Amazingly, you can replicate RAND in Mac Excel because it appears that Mac Excel VBA and core Excel.exe use different coercion rules! We ignore Mac Excel in the remainder of this document because its RAND function, though slightly different, behaves similarly to its Windows cousin.
From Windows Excel, open the workbook RAND.xls.
The workbook demonstrates two important facts:
1. Excel’s RAND cannot be replicated from within a spreadsheet.
2. Excel’s RAND can be replicated by Visual Basic.
Open the RANDBehavior.xls workbook.
Had Microsoft coded the RAND LCG so that it exactly computed the next value without any precision error, then RAND would behave as expected. The Testing sheet shows that, by using the Decimal data type, you can compute the next value exactly.
The Exact sheet shows that its period would be exactly 1,000,000 (as reported in Microsoft’s documentation, “This formula will provide up to 1 million different numbers.” (KB Article 86523).
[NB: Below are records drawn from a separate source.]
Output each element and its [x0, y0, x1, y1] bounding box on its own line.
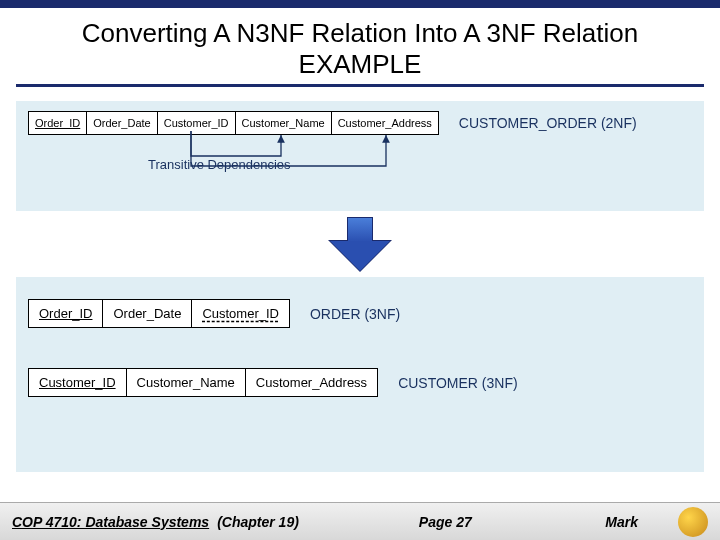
panel-3nf: Order_ID Order_Date Customer_ID ORDER (3… — [16, 277, 704, 472]
title-line-2: EXAMPLE — [16, 49, 704, 80]
top-accent-bar — [0, 0, 720, 8]
footer-chapter: (Chapter 19) — [217, 514, 299, 530]
down-arrow-container — [0, 217, 720, 271]
panel-2nf: Order_ID Order_Date Customer_ID Customer… — [16, 101, 704, 211]
relation-customer-order-row: Order_ID Order_Date Customer_ID Customer… — [28, 111, 692, 135]
relation-order-name: ORDER (3NF) — [310, 306, 400, 322]
relation-customer-row: Customer_ID Customer_Name Customer_Addre… — [28, 368, 692, 397]
down-arrow-icon — [330, 217, 390, 271]
footer-course: COP 4710: Database Systems — [12, 514, 209, 530]
customer-col-customer-id: Customer_ID — [29, 369, 127, 396]
footer-page: Page 27 — [419, 514, 472, 530]
slide-footer: COP 4710: Database Systems (Chapter 19) … — [0, 502, 720, 540]
transitive-dependencies-label: Transitive Dependencies — [148, 157, 692, 172]
relation-customer-name: CUSTOMER (3NF) — [398, 375, 518, 391]
slide-title: Converting A N3NF Relation Into A 3NF Re… — [0, 8, 720, 95]
ucf-logo-icon — [678, 507, 708, 537]
relation-order-table: Order_ID Order_Date Customer_ID — [28, 299, 290, 328]
footer-author: Mark — [605, 514, 638, 530]
col-customer-id: Customer_ID — [158, 112, 236, 134]
customer-col-customer-name: Customer_Name — [127, 369, 246, 396]
title-underline — [16, 84, 704, 87]
col-order-date: Order_Date — [87, 112, 157, 134]
order-col-order-id: Order_ID — [29, 300, 103, 327]
relation-customer-table: Customer_ID Customer_Name Customer_Addre… — [28, 368, 378, 397]
customer-col-customer-address: Customer_Address — [246, 369, 377, 396]
relation-customer-order-table: Order_ID Order_Date Customer_ID Customer… — [28, 111, 439, 135]
relation-order-row: Order_ID Order_Date Customer_ID ORDER (3… — [28, 299, 692, 328]
col-order-id: Order_ID — [29, 112, 87, 134]
order-col-order-date: Order_Date — [103, 300, 192, 327]
col-customer-name: Customer_Name — [236, 112, 332, 134]
order-col-customer-id: Customer_ID — [192, 300, 289, 327]
title-line-1: Converting A N3NF Relation Into A 3NF Re… — [16, 18, 704, 49]
relation-customer-order-name: CUSTOMER_ORDER (2NF) — [459, 115, 637, 131]
col-customer-address: Customer_Address — [332, 112, 438, 134]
The successive pairs test would show that there are just two lines in the 0.7 to 0.7001 interval visited by this LCG.
We did not bother to subject this LCG to the DIEHARD battery of tests because it seems rather obvious that it would fail spectacularly. Moreover, this is not what Excel’s RAND is actually doing.
In fact, Excel’s RAND is not simply 9821*x-1 + 0.211327 because of floating-point computer arithmetic issues and the data type used. So what are the properties of an algorithm that could be called “9821*x-1 + 0.211327 with some floating-point precision error propagating through each iteration?”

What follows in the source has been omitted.